Work required →
Repeat the records in full and exactly, omitting pictures.

--- Dataset records Enclosed Below ---

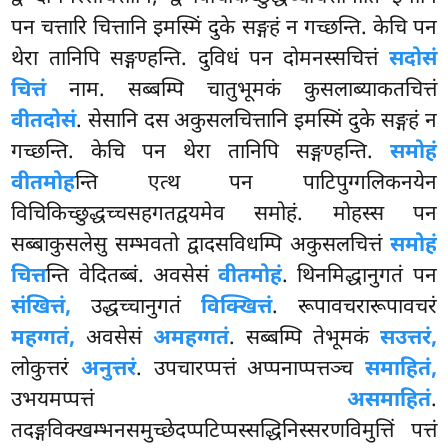
पन चत्तारि चित्तानि इमस्मिं दुके सङ्गहं न गच्छन्ति. केचि पन
थेरा तानिपि सङ्गण्हन्ति. दुविधं पन दोमनस्सचित्तं
सदोसं
चित्तं
नाम. सब्बम्पि चातुभूमकं कुसलाब्याकतचित्तं
वीतदोसं
. सेसानि दस अकुसलचित्तानि इमस्मिं दुके सङ्गहं न
गच्छन्ति. केचि पन थेरा तानिपि सङ्गण्हन्ति.
समोहं
वीतमोह
न्ति एत्थ पन पाटिपुग्गलिकनयेन
विचिकिच्छुद्धच्चसहगतद्वयमेव समोहं. मोहस्स पन
सब्बाकुसलेसु सम्भवतो द्वादसविधम्पि अकुसलचित्तं
समोहं
चित्त
न्ति वेदितब्बं. अवसेसं
वीतमोहं
. थिनमिद्धानुगतं पन
संखित्तं,
उद्धच्चानुगतं
विक्खित्तं
. रूपावचरारूपावचरं
महग्गतं,
अवसेसं
अमहग्गतं
. सब्बम्पि तेभूमकं
सउत्तरं,
लोकुत्तरं
अनुत्तरं
. उपचारप्पत्तं अप्पनाप्पत्तञ्च
समाहितं,
उभयमप्पत्तं
असमाहितं
.
तदङ्गविक्खम्भनसमुच्छेदप्पटिप्पस्सद्धिनिस्सरणविमुत्तिं पत्तं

--- End of Enclosed Dataset records ---

Written solution →
पन चत्तारि चित्तानि इमस्मिं दुके सङ्गहं न गच्छन्ति. केचि पन
थेरा तानिपि सङ्गण्हन्ति. दुविधं पन दोमनस्सचित्तं
सदोसं
चित्तं
नाम. सब्बम्पि चातुभूमकं कुसलाब्याकतचित्तं
वीतदोसं
. सेसानि दस अकुसलचित्तानि इमस्मिं दुके सङ्गहं न
गच्छन्ति. केचि पन थेरा तानिपि सङ्गण्हन्ति.
समोहं
वीतमोह
न्ति एत्थ पन पाटिपुग्गलिकनयेन
विचिकिच्छुद्धच्चसहगतद्वयमेव समोहं. मोहस्स पन
सब्बाकुसलेसु सम्भवतो द्वादसविधम्पि अकुसलचित्तं
समोहं
चित्त
न्ति वेदितब्बं. अवसेसं
वीतमोहं
. थिनमिद्धानुगतं पन
संखित्तं,
उद्धच्चानुगतं
विक्खित्तं
. रूपावचरारूपावचरं
महग्गतं,
अवसेसं
अमहग्गतं
. सब्बम्पि तेभूमकं
सउत्तरं,
लोकुत्तरं
अनुत्तरं
. उपचारप्पत्तं अप्पनाप्पत्तञ्च
समाहितं,
उभयमप्पत्तं
असमाहितं
.
तदङ्गविक्खम्भनसमुच्छेदप्पटिप्पस्सद्धिनिस्सरणविमुत्तिं पत्तं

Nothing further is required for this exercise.